Hier jeudi, tous les records furent battus. Des cohortes de gigantesques sergents de ville soutinrent des combats glorieux mais non triomphants contre des régiments de petites filles et de petits garçons dont les gentils nez s'écrasaient devant les vitrines et qui se montraient bien résolus à ne pas quitter la place avant d'avoir tout vu et revu.
C'est que le spectacle en vaut vraiment la peine. L'art de l'étalage chez le marchand de jouets s'apparente à l'art scénique. Poupées, animaux articulés, soldats, polichinelles, colombines et arlequins, tout ce monde de féerie évolue dans des paysages de soleil et d'enchantement, montés, agencés, truqués à l'instar des décors de théâtres.
Comment nos pauvres gosses, qui pataugent dans la vilaine boue de Paris, ne seraient-ils pas éblouis par l'émerveillement de ces pays de rêve qu'ils aperçoivent de l'autre côté de la glace !
Entrons dans les magasins. Voilà bien une autre orgie de couleurs et de lumière. Y-a-t-il cette année, des nouveautés ? Certes ! Car jamais l'ingéniosité de nos fabricants parisiens n'est à court d'inventions.
Voyez ces animaux, auxquels un automatisme quasi-génial donne toutes les apparences de la vie. Un savant du muséum s'y tromperait presque ! Et ces ravissantes poupées entièrement confectionnées d'étoffes. C'est encore une trouvaille de Paris, Qu'elles sont élégantes, et comment voulez-vous qu'en les voyant si belles dans leurs robes de soie la Reine d'Angleterre songe à faire habiller sa fille à Berlin !
Et ces constructions de bambous, on ne les avait jamais vues non plus. Que de choses compliquées ont peut confectionner bien simplement avec ce bois souple !
Les enfants poussent des cris de joie et d'espérance. Puisse le Père Noël être généreux cette année !
Quant aux parents, qui ont avec le Père Noël de simples relations... financières, ils remarquent que les prix ont à peine baissé cette année. Soyons justes pourtant, on constate une diminution de 10 à 15 % sur l'ensemble des prix de 1920 . C'est au moins d'un heureux augure pour la vente qui, cette fois, est nettement supérieure à celle des années 1919-1920.

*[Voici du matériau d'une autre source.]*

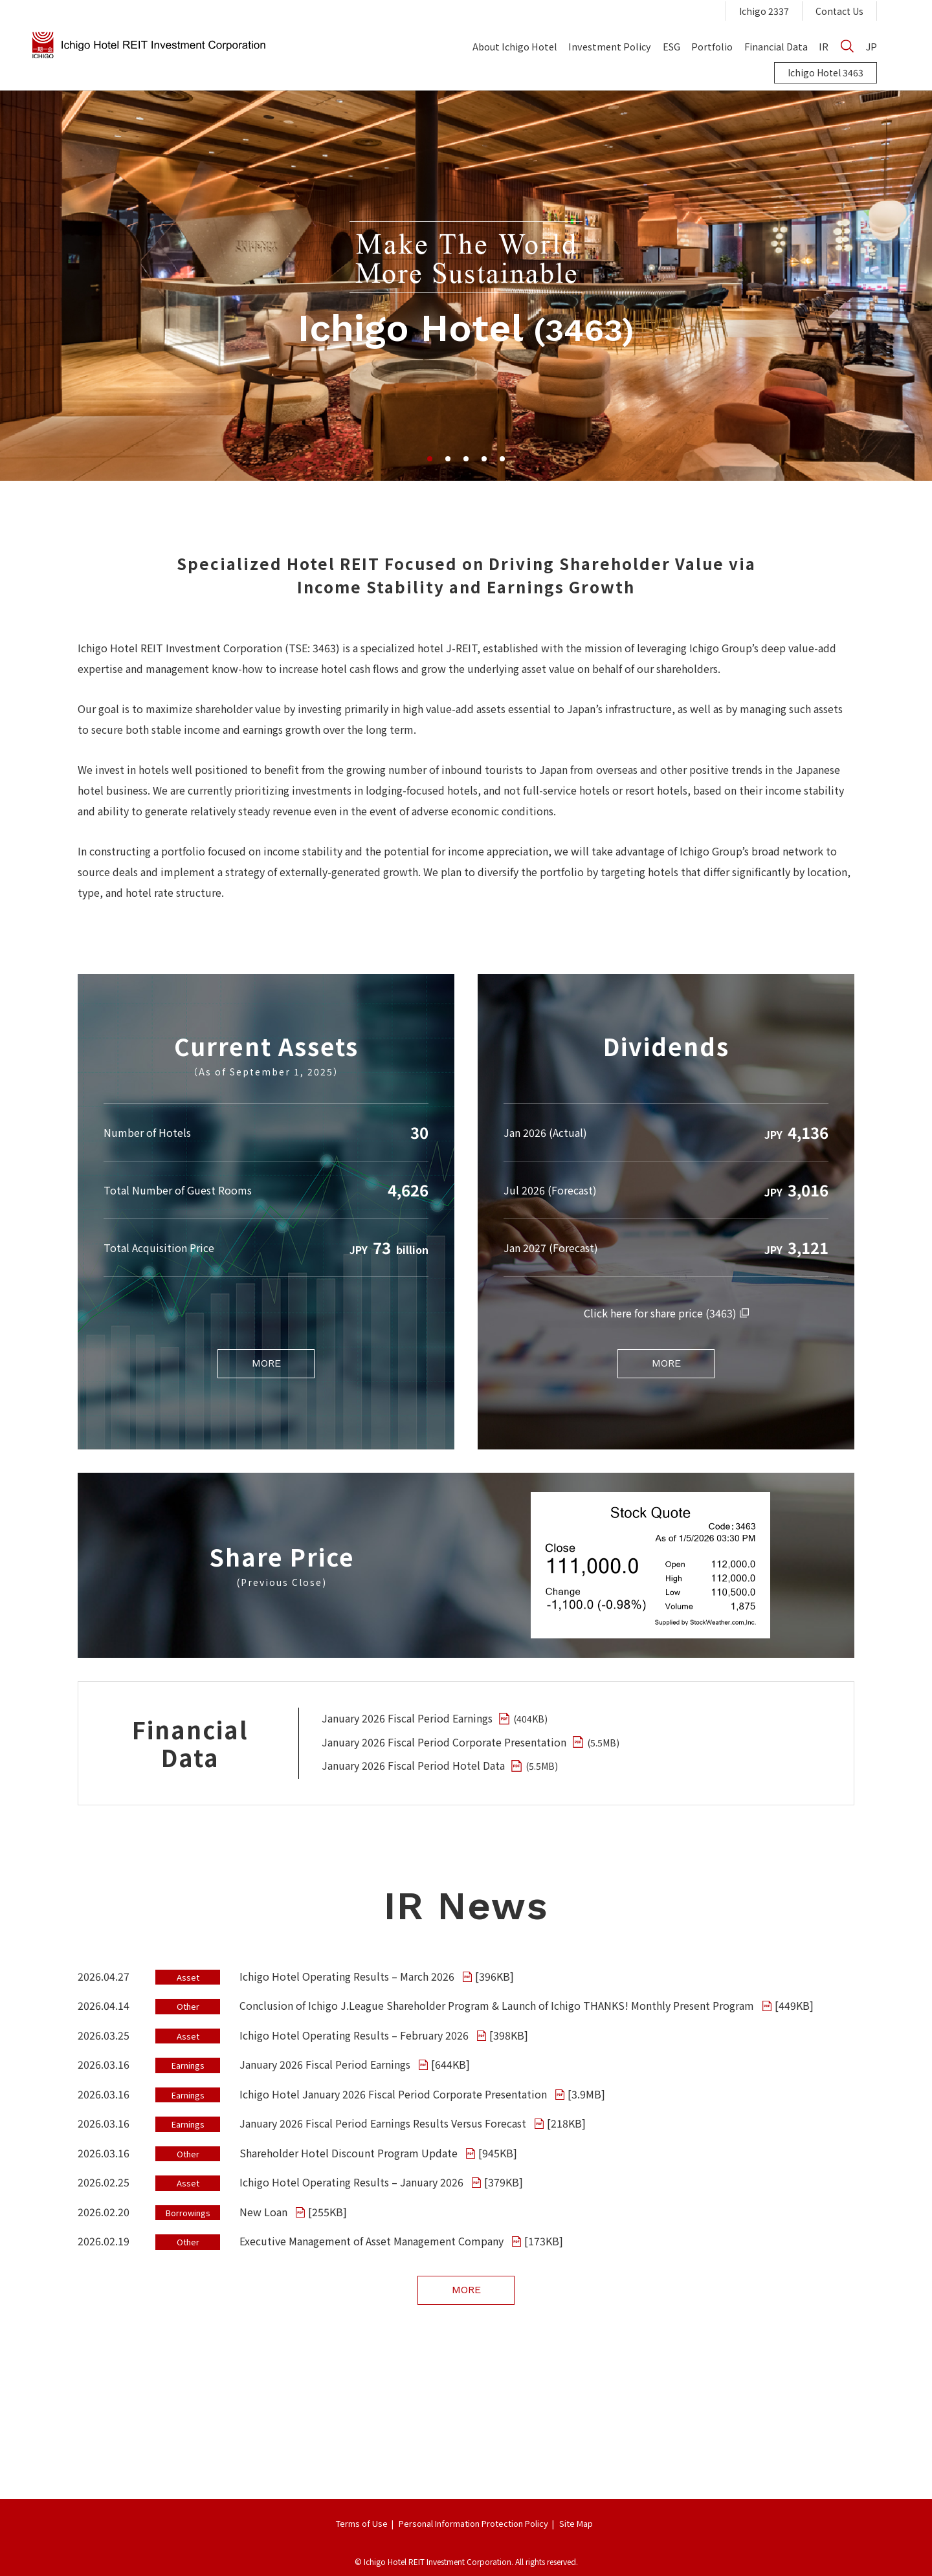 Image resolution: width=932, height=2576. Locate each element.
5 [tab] (502, 458)
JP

Hélas ! Toute médaille à son revers, et lorsqu'on parle, en cette saison de la fête des jouets, il convient de ne pas passer sous silence la guerre des jouets.
Nos fabricants français subissent un rude assaut des fabricants allemands : ceux-ci ont pris l'offensive et reconquis leurs positions d'avant-guerre : tous leurs représentants sur le marché français sont de nouveau à leur poste de combat, et des voyageurs venus de Nuremberg et de Leipzig parcourent nos provinces en offrant en guise de "Vergissmeinnivht", les dernières créations du Reich. La baisse du mark fournit actuellement aux fabricants d'outre-Rhin des armes redoutables, et notre coefficient de douane porté, en avril dernier, de 60 fr les 100 kilos à 240 fr, ne compense pas cet avantage. Le jouet allemand a beau être 15 fois plus cher qu'il n'était avant la guerre, son prix de revient converti en francs est encore très inférieur à celui du jouet français qui, lui, a simplement triplé de valeur.
La lutte est donc âpre entre le joujou de France et le joujou allemand . Mais le nôtre, fort heureusement, est si pimpant, si ingénieusement conçu qu'en fin de compte c'est à lui que la victoire sourit.